16 Apr Orang Tua & Anak Beda Agama, Bisa Kah Mewarisi?! Ini Dia Penjelasannya
Negara Kesatuan Republik Indonesia (NKRI) merupakan negara heterogen, hal ini bisa dilihat dari sisi sosiologis kemasyarakatannya sendiri ditambah dengan falsafah bangsa yang di anutnya yakni Pancasila, UUD 1945 & Bhinneka Tunggal Ika.
Di mana setiap warga negara berhak memilih agama sesuai kepercayaannya, hal itu kedekatan didalam Pasal 28E ayat (1) UUD 1945.
Masyarakat Indonesia yang majemuk berpengaruh pada pola pemesanan keluarga. Acapkali ditemukan dalam satu keluarga, sesama anggota kelompok agama yang berbeda. Mereka hidup rukun tanpa terusik oleh keyakinan keyakinan itu.
Namun dalam praktik, kerukunan itu sering terganggu oleh masalah pembagian harta warisan. Perbedaan agama telah menjadi penghalang. Menurut ajaran Islam, salah satu hijab hak waris adalah perbedaan agama. Seorang anak yang menganut agama lain di luar agama orang tuanya yang Muslim dengan sendirinya terhalang untuk mendapatkan waris.
Hal ini sesuai dengan sabda Rasulullah SAW:
ูุง ููุฑูุซู ุงููู ูุณูููู ู ุงูููุงููุฑู ุ ููุง ููุฑูุซู ุงูููุงููุฑู ุงููู ูุณูููู ู
โOrang muslim tidak bisa wewarisi orang kafir (begitu juga sebaliknya) orang kafir tidak bisa mewarisi orang muslim,โ (HR. Bukhari Muslim)

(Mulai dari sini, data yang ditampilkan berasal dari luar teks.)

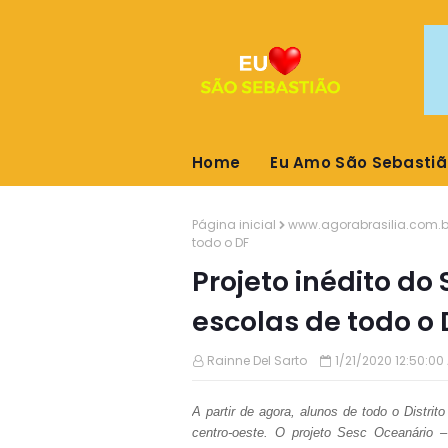
Home
Eu Amo São Sebastiã
Página inicial
www.agorabrasilia.com.b
todo o DF
Projeto inédito do
escolas de todo o 
Rainne Del Sarto
1/21/2020 12:50:00
A partir de agora, alunos de todo o Distri
centro-oeste. O projeto Sesc Oceanário 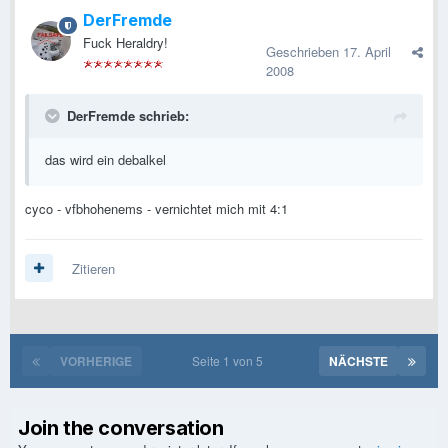
DerFremde
Fuck Heraldry!
Geschrieben
17. April
2008
DerFremde schrieb:
das wird ein debalkel
cyco - vfbhohenems - vernichtet mich mit 4:1
Zitieren
VORHERIGE
Seite 1 von 5
NÄCHSTE
Join the conversation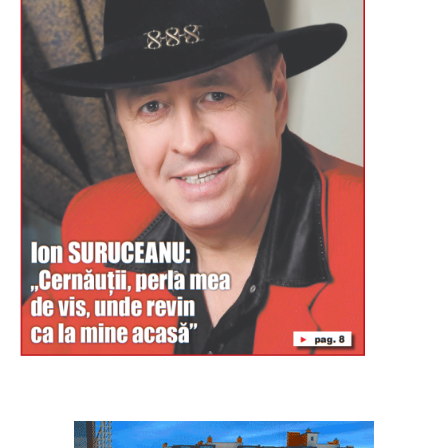
Буковина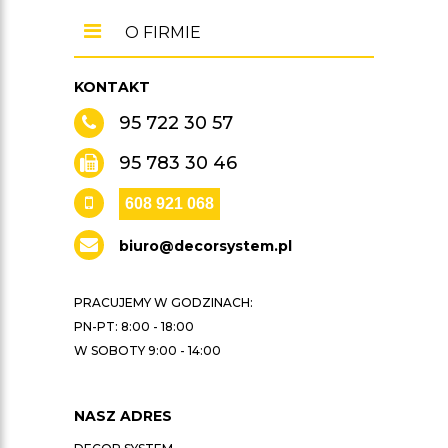
O FIRMIE
KONTAKT
95 722 30 57
95 783 30 46
608 921 068
biuro@decorsystem.pl
PRACUJEMY W GODZINACH:
PN-PT: 8:00 - 18:00
W SOBOTY 9:00 - 14:00
NASZ ADRES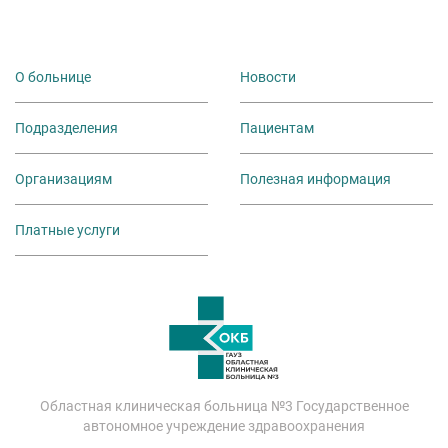
О больнице
Новости
Подразделения
Пациентам
Организациям
Полезная информация
Платные услуги
Областная клиническая больница №3 Государственное
автономное учреждение здравоохранения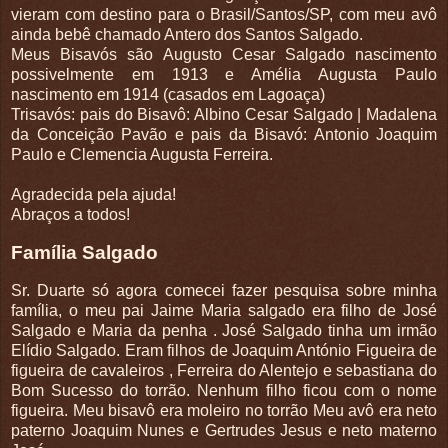
vieram com destino para o Brasil/Santos/SP, com meu avô
ainda bebê chamado Antero dos Santos Salgado.
Meus Bisavós são Augusto Cesar Salgado nascimento
possivelmente em 1913 e Amélia Augusta Paulo
nascimento em 1914 (casados em Lagoaça)
Trisavós: pais do Bisavô: Albino Cesar Salgado | Madalena
da Conceição Pavão e pais da Bisavó: Antonio Joaquim
Paulo e Clemencia Augusta Ferreira.
Agradecida pela ajuda!
Abraços a todos!
Família Salgado
Sr. Duarte só agora comecei fazer pesquisa sobre minha
família, o meu pai Jaime Maria salgado era filho de José
Salgado e Maria da penha . José Salgado tinha um irmão
Elídio Salgado. Eram filhos de Joaquim António Figueira de
figueira de cavaleiros , Ferreira do Alentejo e sebastiana do
Bom Sucesso do torrão. Nenhum filho ficou com o nome
figueira. Meu bisavô era moleiro no torrão Meu avô era neto
paterno Joaquim Nunes e Gertrudes Jesus e neto materno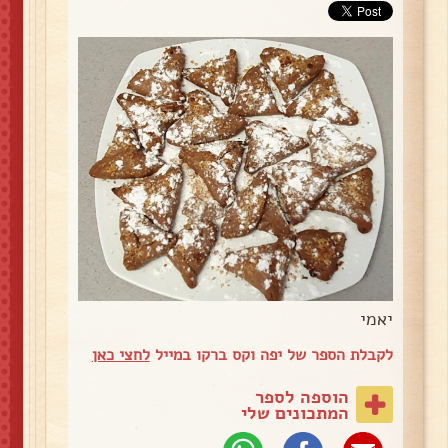
יאמי
לקבלת הספר של יפה וקס ברקו במייל
לחצי כאן
הוספה לספר
המתכונים שלי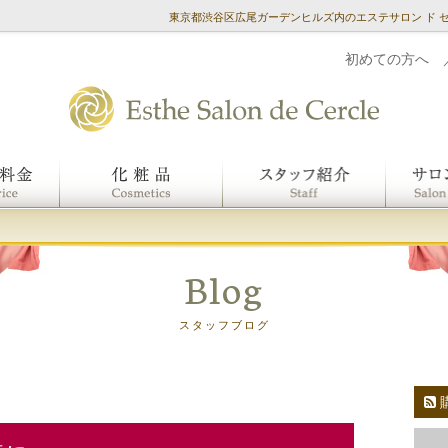
東京都渋谷区広尾ガーデンヒルズ内のエステサロン ド 
初めての方へ
Blog
スタッフブログ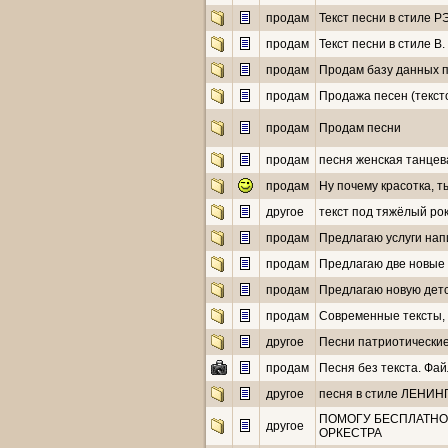
продам
Текст песни в стиле 
продам
Текст песни в стиле В
продам
Продам базу данных 
продам
Продажа песен (текст
продам
Продам песни
продам
песня женская танцев
продам
Ну почему красотка, 
другое
текст под тяжёлый рок
продам
Предлагаю услуги напи
продам
Предлагаю две новые 
продам
Предлагаю новую детс
продам
Современные тексты, 
другое
Песни патриотически
продам
Песня без текста. Фай
другое
песня в стиле ЛЕНИН
ПОМОГУ БЕСПЛАТНО
другое
ОРКЕСТРА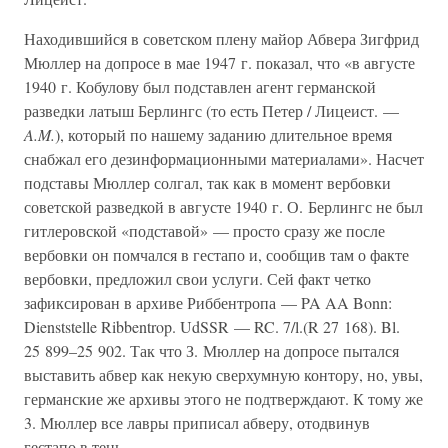
Находившийся в советском плену майор Абвера Зигфрид
Мюллер на допросе в мае 1947 г. показал, что «в августе
1940 г. Кобулову был подставлен агент германской
разведки латыш Берлингс (то есть Петер / Лицеист. —
A.M.
), который по нашему заданию длительное время
снабжал его дезинформационными материалами». Насчет
подставы Мюллер солгал, так как в момент вербовки
советской разведкой в августе 1940 г. О. Берлингс не был
гитлеровской «подставой» — просто сразу же после
вербовки он помчался в гестапо и, сообщив там о факте
вербовки, предложил свои услуги. Сей факт четко
зафиксирован в архиве Риббентропа — PA AA Bonn:
Dienststelle Ribbentrop. UdSSR — RC. 7/l.(R 27 168). Bl.
25 899–25 902. Так что З. Мюллер на допросе пытался
выставить абвер как некую сверхумную контору, но, увы,
германские же архивы этого не подтверждают. К тому же
3. Мюллер все лавры приписал абверу, отодвинув
гестапо в тень.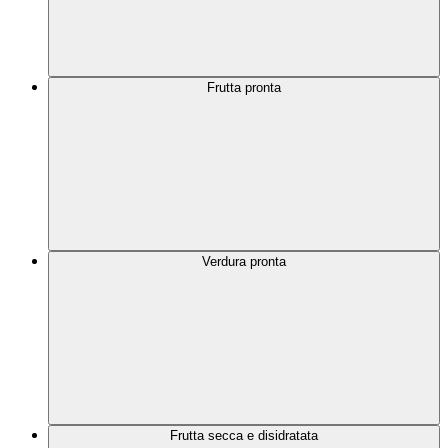
Frutta pronta
Verdura pronta
Frutta secca e disidratata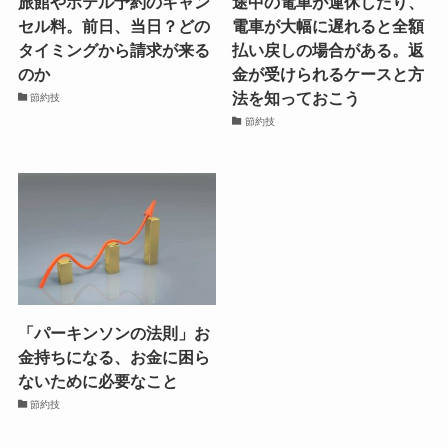
旅館やホテル予約のキャン
途中の電車が運休したり、
セル料。前日、当日？どの
電車が大幅に遅れると全額
タイミングから請求が来る
払い戻しの場合がある。返
のか
金が受けられるケースと方
法を知っておこう
節約技
節約技
「パーキンソンの法則」お
金持ちになる、お金に困ら
ないために必要なこと
節約技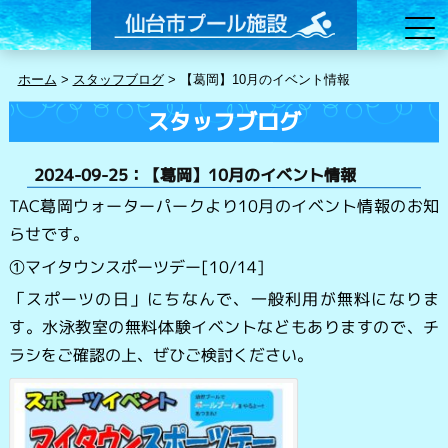
ホーム
>
スタッフブログ
>
【葛岡】10月のイベント情報
スタッフブログ
2024-09-25：【葛岡】10月のイベント情報
TAC葛岡ウォーターパークより10月のイベント情報のお知
らせです。
①マイタウンスポーツデー[10/14]
「スポーツの日」にちなんで、一般利用が無料になりま
す。水泳教室の無料体験イベントなどもありますので、チ
ラシをご確認の上、ぜひご検討ください。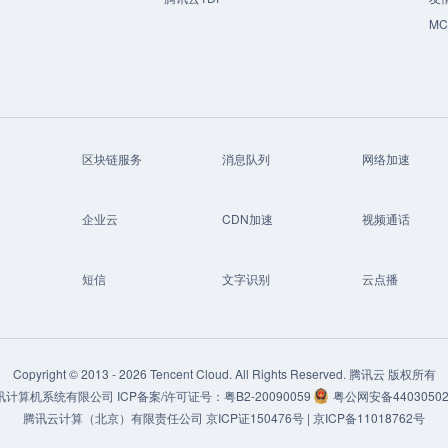
M
区块链服务
消息队列
网络加速
企业云
CDN加速
视频通话
短信
文字识别
云点播
Copyright © 2013 -
2026
Tencent Cloud. All Rights Reserved. 腾讯云 版权所有
讯计算机系统有限公司
ICP备案/许可证号：
粤B2-20090059
粤公网安备44030502
腾讯云计算（北京）有限责任公司
京ICP证150476号 |
京ICP备11018762号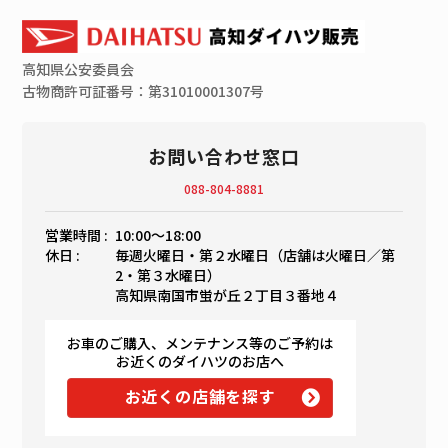
高知県
公安委員会
古物商許可証番号：第31010001307号
お問い合わせ窓口
088-804-8881
営業時間 :
10:00〜18:00
休日 :
毎週火曜日・第２水曜日（店舗は火曜日／第
2・第３水曜日）
高知県南国市蛍が丘２丁目３番地４
お車のご購入、メンテナンス等のご予約は
お近くのダイハツのお店へ
お近くの店舗を探す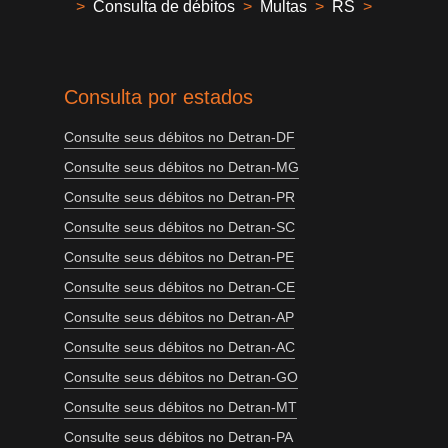
>
Consulta de débitos
>
Multas
>
RS
>
Consulta por estados
Consulte seus débitos no Detran-DF
Consulte seus débitos no Detran-MG
Consulte seus débitos no Detran-PR
Consulte seus débitos no Detran-SC
Consulte seus débitos no Detran-PE
Consulte seus débitos no Detran-CE
Consulte seus débitos no Detran-AP
Consulte seus débitos no Detran-AC
Consulte seus débitos no Detran-GO
Consulte seus débitos no Detran-MT
Consulte seus débitos no Detran-PA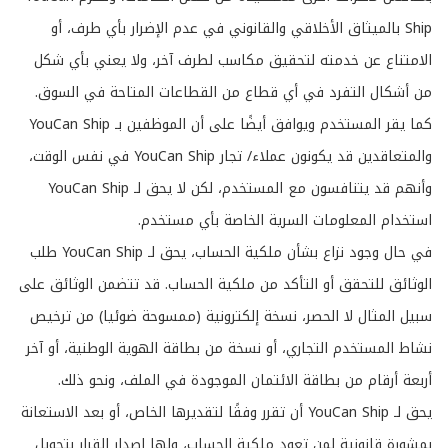
Ship بالميثاق الأخلاقي والقانوني في عدم الإضرار بأي طرف، أو
الامتناع عن خدمته لتحقيق مكاسب لطرف آخر، ولا يعني بأي شكل
من أشكال التفرد في أي قطاع من القطاعات المتاحة في السوق.
كما يقر المستخدم ويوافق أيضًا على أن الموظفين بـ YouCan Ship
والمتعاقدين قد يكونون عملاء/ تجار YouCan Ship في نفس الوقت،
وأنهم قد يتنافسون مع المستخدم، لكن لا يحق لـ YouCan Ship
استخدام المعلومات السرية الخاصة بأي مستخدم.
في حال وجود نزاع بشأن ملكية الحساب، يحق لـ YouCan Ship طلب
الوثائق للتحقق أو التأكد من ملكية الحساب. قد تتضمن الوثائق على
سبيل المثال لا الحصر، نسخة إلكترونية (ممسوحة ضوئيا) من ترخيص
نشاط المستخدم التجاري، أو نسخة من بطاقة الهوية الوطنية، أو آخر
أربعة أرقام من بطاقة الائتمان الموجودة في الملف، ونحو ذلك.
يحق لـ YouCan Ship أن تقرر وفقًا لتقديرها الخاص، أو بعد الاستعانة
بمشورة قانونية لمن تعود ملكية الحساب، ولها إصدار القرار بتحويل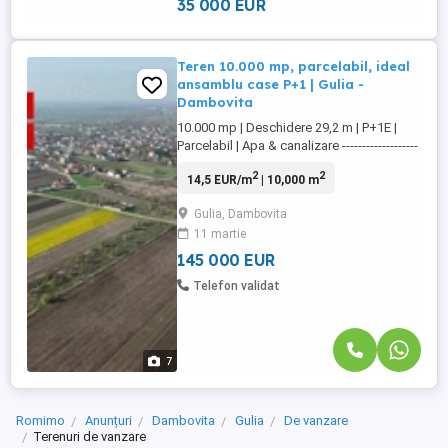
35 000 EUR
Teren 10.000 mp, parcelabil, ideal
ansamblu case P+1 | Gulia -
Dambovita
10.000 mp | Deschidere 29,2 m | P+1E |
Parcelabil | Apa & canalizare -------------------
------------------------------------------------------ Un
2
2
14,5 EUR/m
| 10,000 m
teren cu potențial real, potrivit pentru
dezvoltatori sau investitori care caută o
Gulia, Dambovita
locație bună, liniștită și aproape de natură,
11 martie
dar totodată aproape de București. Dacă
...
145 000 EUR
Telefon validat
7
Romimo
Anunțuri
Dambovita
Gulia
De vanzare
Terenuri de vanzare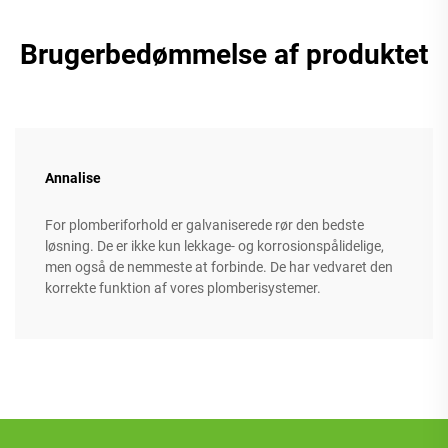
Brugerbedømmelse af produktet
Annalise
For plomberiforhold er galvaniserede rør den bedste
løsning. De er ikke kun lekkage- og korrosionspålidelige,
men også de nemmeste at forbinde. De har vedvaret den
korrekte funktion af vores plomberisystemer.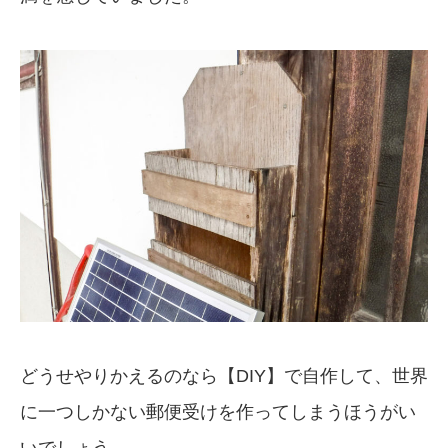
どうせやりかえるのなら【DIY】で自作して、世界
に一つしかない郵便受けを作ってしまうほうがい
いでしょう。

Melalui hadis ini ulama sepakat bahwa non muslim tidak bisa menjadi ahli waris dari seorang muslim. Namun jika sebaliknya muslim mewarisi dari non muslim maka ulama berbeda pendapat. Sebagian ulama kata boleh dan sebagian lain kata tidak boleh.
Mayoritas ulama dari empat aliran fikih besar di dunia yakni mazhab Hanafi, mazhab Maliki, mazhab al-Syafi’i, dan mazhab Hanbali mengharamkan kewarisan beda agama. Kata kafir dalam hadis di atas tidak antara kafir harbi (yang terpisah dari muslim) atau selain harbi, yang tidak menambahkan muslim. Semuanya tidak dapat menjadi ahli waris.
Berbeda dengan pendapat di atas. Imam Ibnu Taimiyah dan Ibnu Qayyim al-Jauziyyah membolehkan non-muslim menjadi ahli waris seorang muslim. Pendapat ini didasarkan pada beberapa riwayat di antaranya adalah Mu’az ibn Jabal & Ulama kontemporer seperti Yusuf al-Qaradhawi mengatakan bahwa alasan seseorang mewarisi bukan karena agama, tapi karena alasan tolong menolong. Tolong menolong di sini adalah tolong menolong dalam arti tolong menolong antar keluarga.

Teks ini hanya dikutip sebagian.